On the way back to the Tucker home Tommy broke away from his parents. They caught him after an exciting chase and kept him between them the rest of the way home. Once in the house he disappeared and was found in the guest room under the bed. The afternoon being already spoiled for Mr. Tucker, he determined to keep the child under observation for the rest of the day. Tommy ate no supper, in spite of the urgings of the unhappy mother. The dishes were washed, the evening paper read, the evening pipe smoked; and then, and only then, did Mr. Tucker take down his tool box and get out a hammer and some long nails.

“And I am going to nail the door open, Tommy, so you can not close it, as that was what the doctor said. Tommy, and you are to be a man and stay here in the kitchen alone for an hour, and we will leave the lamp a-burning, and then when you find there is nothing to be afraid of, you will be well and a real man and not something for a man to be ashamed of being the father of.”

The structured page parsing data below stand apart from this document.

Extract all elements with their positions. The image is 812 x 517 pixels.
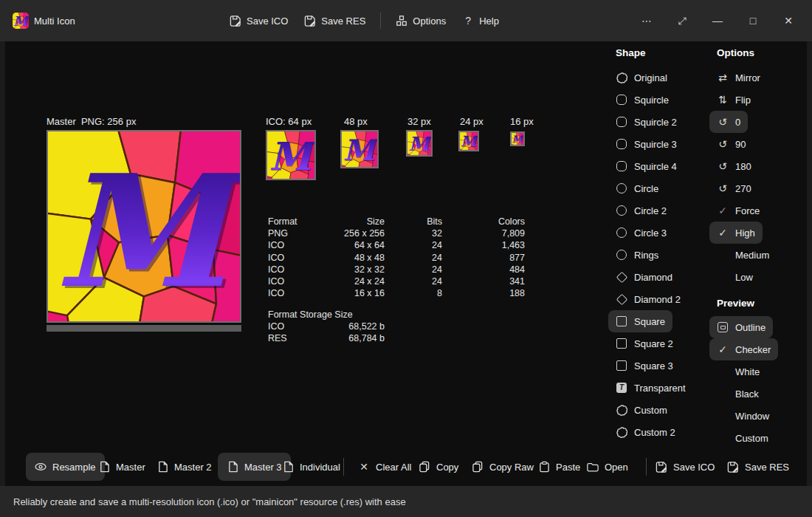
empty-icon-slot (717, 249, 729, 261)
shape-item-circle-2[interactable]: Circle 2 (608, 199, 674, 222)
help-icon: ? (462, 15, 474, 27)
empty-icon-slot (717, 388, 729, 400)
minimize-button[interactable]: — (700, 0, 735, 41)
circle-icon (616, 205, 627, 216)
shape-item-original[interactable]: Original (608, 66, 675, 89)
copy-button[interactable]: Copy (419, 453, 458, 481)
toolbar-separator (343, 458, 344, 476)
master-2-button[interactable]: Master 2 (156, 453, 212, 481)
save-icon (230, 15, 241, 27)
shape-item-custom[interactable]: Custom (608, 399, 675, 421)
copy-icon (472, 461, 484, 473)
file-icon (282, 461, 294, 473)
option-item-high[interactable]: ✓ High (709, 222, 763, 244)
save-res-button[interactable]: Save RES (727, 453, 789, 481)
master-label: Master PNG: 256 px (47, 116, 136, 127)
paste-icon (538, 461, 550, 473)
empty-icon-slot (717, 432, 729, 444)
preview-item-window[interactable]: Window (709, 405, 777, 427)
option-item-flip[interactable]: ⇅ Flip (709, 89, 758, 111)
rotate-icon: ↺ (717, 116, 729, 128)
preview-item-white[interactable]: White (709, 360, 767, 383)
option-item-rotate-0[interactable]: ↺ 0 (709, 111, 748, 133)
shape-item-rings[interactable]: Rings (608, 244, 666, 266)
status-text: Reliably create and save a multi-resolut… (13, 496, 406, 507)
square-icon (616, 315, 627, 327)
option-item-mirror[interactable]: ⇄ Mirror (709, 66, 768, 89)
shape-item-diamond[interactable]: Diamond (608, 266, 680, 288)
preview-label-24: 24 px (460, 116, 484, 127)
shape-item-squircle-3[interactable]: Squircle 3 (608, 133, 684, 155)
table-row: RES 68,784 b (268, 332, 385, 344)
option-item-rotate-180[interactable]: ↺ 180 (709, 155, 759, 177)
paste-button[interactable]: Paste (538, 453, 580, 481)
shape-item-custom-2[interactable]: Custom 2 (608, 421, 683, 443)
copy-raw-button[interactable]: Copy Raw (472, 453, 534, 481)
resize-button[interactable]: ⤢ (664, 0, 700, 41)
shape-panel-title: Shape (616, 47, 646, 58)
option-item-medium[interactable]: Medium (709, 244, 777, 266)
empty-icon-slot (717, 410, 729, 422)
ico-preview-16 (510, 131, 525, 146)
file-icon (227, 461, 238, 473)
blob-icon (616, 404, 627, 416)
window-controls: ⋯ ⤢ — □ ✕ (629, 0, 806, 41)
circle-icon (616, 182, 627, 194)
master-3-button[interactable]: Master 3 (218, 453, 291, 481)
copy-icon (419, 461, 430, 473)
ico-preview-48 (340, 130, 379, 168)
open-button[interactable]: Open (587, 453, 628, 481)
blob-icon (616, 426, 627, 438)
close-button[interactable]: ✕ (771, 0, 806, 41)
options-button[interactable]: Options (388, 0, 454, 41)
option-item-force[interactable]: ✓ Force (709, 199, 767, 222)
preview-item-custom[interactable]: Custom (709, 427, 776, 449)
option-item-rotate-270[interactable]: ↺ 270 (709, 177, 759, 199)
ico-preview-64 (266, 130, 316, 180)
clear-all-button[interactable]: ✕ Clear All (358, 453, 411, 481)
save-ico-button[interactable]: Save ICO (656, 453, 715, 481)
format-table: Format Size Bits Colors PNG 256 x 256 32… (268, 216, 525, 299)
shape-item-squircle-2[interactable]: Squircle 2 (608, 111, 684, 133)
shape-item-diamond-2[interactable]: Diamond 2 (608, 288, 688, 310)
master-scrollbar[interactable] (47, 325, 241, 332)
master-button[interactable]: Master (98, 453, 145, 481)
save-ico-button-top[interactable]: Save ICO (221, 0, 296, 41)
preview-item-black[interactable]: Black (709, 383, 766, 405)
main-content: Master PNG: 256 px ICO: 64 px 48 px 32 p… (5, 41, 807, 486)
table-row: ICO 24 x 24 24 341 (268, 275, 525, 287)
option-item-low[interactable]: Low (709, 266, 760, 288)
squircle-icon (616, 138, 627, 150)
preview-item-checker[interactable]: ✓ Checker (709, 338, 778, 360)
shape-item-circle[interactable]: Circle (608, 177, 666, 199)
shape-item-square[interactable]: Square (608, 310, 672, 332)
resample-button[interactable]: Resample (26, 453, 105, 481)
rotate-icon: ↺ (717, 160, 729, 172)
shape-item-square-2[interactable]: Square 2 (608, 332, 681, 355)
mirror-icon: ⇄ (717, 72, 729, 83)
empty-icon-slot (717, 366, 729, 377)
transparent-icon: T (616, 382, 627, 394)
preview-label-48: 48 px (344, 116, 368, 127)
shape-item-square-3[interactable]: Square 3 (608, 355, 681, 377)
blob-icon (616, 72, 627, 83)
storage-size-table: Format Storage Size ICO 68,522 b RES 68,… (268, 309, 385, 345)
rings-icon (616, 249, 627, 261)
table-row: ICO 68,522 b (268, 321, 385, 332)
more-button[interactable]: ⋯ (629, 0, 664, 41)
check-icon: ✓ (717, 227, 729, 239)
preview-item-outline[interactable]: Outline (709, 316, 773, 338)
shape-item-circle-3[interactable]: Circle 3 (608, 222, 674, 244)
check-icon: ✓ (717, 205, 729, 216)
option-item-rotate-90[interactable]: ↺ 90 (709, 133, 753, 155)
title-bar: Multi Icon Save ICO Save RES Options ? H… (0, 0, 812, 41)
master-image (47, 130, 241, 323)
shape-item-transparent[interactable]: T Transparent (608, 377, 693, 399)
app-window: Multi Icon Save ICO Save RES Options ? H… (0, 0, 812, 517)
save-res-button-top[interactable]: Save RES (296, 0, 374, 41)
shape-item-squircle[interactable]: Squircle (608, 89, 676, 111)
help-button[interactable]: ? Help (454, 0, 507, 41)
individual-button[interactable]: Individual (282, 453, 340, 481)
maximize-button[interactable]: □ (735, 0, 771, 41)
shape-item-squircle-4[interactable]: Squircle 4 (608, 155, 684, 177)
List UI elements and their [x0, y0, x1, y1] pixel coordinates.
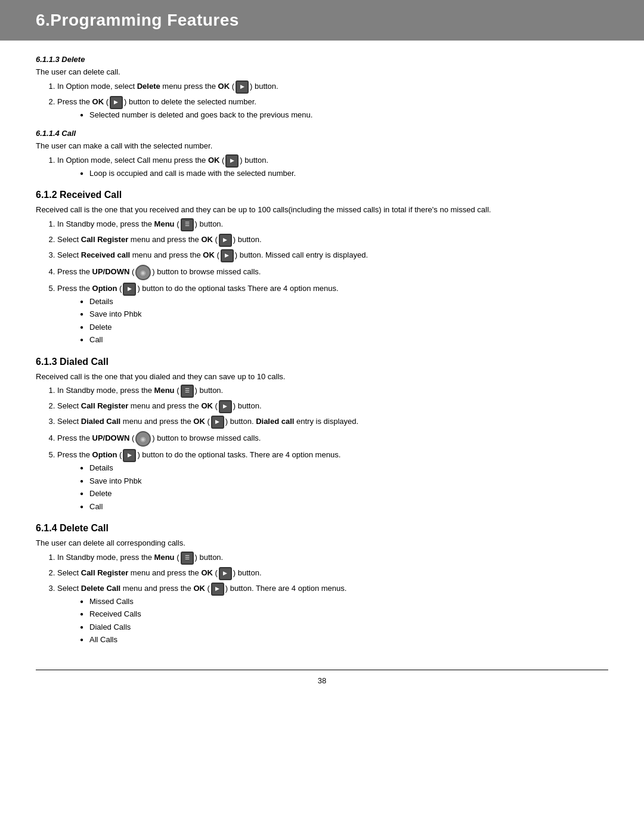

But at the last Mrs. Tucker kissed Tommy and cried and whispered to her husband not to do it, and to wait till the boy was larger; but nothing was to do except to nail the thick door open so it could not be shut and leave the boy there alone with the lamp burning and the dark open space of the doorway to look at with eyes that grew as hot and burning as the flame of the lamp.

That same day Doctor Hawthorn took supper with a classmate of his, a man who specialized in psychiatry and who was particularly interested in children. Hawthorn told Johnson about his newest case, the little Tucker boy, and asked him for his opinion, lohnson frowned.

“Children are odd, Hawthorn. Perhaps they are like dogs. It may be their nervous system is more acute than in the adult. We know that our eyesight is limited, also our hearing and smell. I firmly believe that there are forms of life which exist in such a form that we can neither see, hear nor smell them. Fondly we delude ourselves into the fallacy of believing that they do not exist because we can not prove their existence. This Tucker lad may have a nervous system that is peculiarly acute. He may dimly appreciate the existence of something in the cellar which is unappreciable to his parents. Evidently there is some basis to this fear of his. Now, I am not saying that there is anything in the cellar. In fact, I suppose that it is just an ordinary cellar, but this boy, since he was a baby, has thought that there was something there, and that is just as bad as though there actually were. What I would like to know is what makes him think so. Give me the address, and I will call tomorrow and have a talk with the little fellow.”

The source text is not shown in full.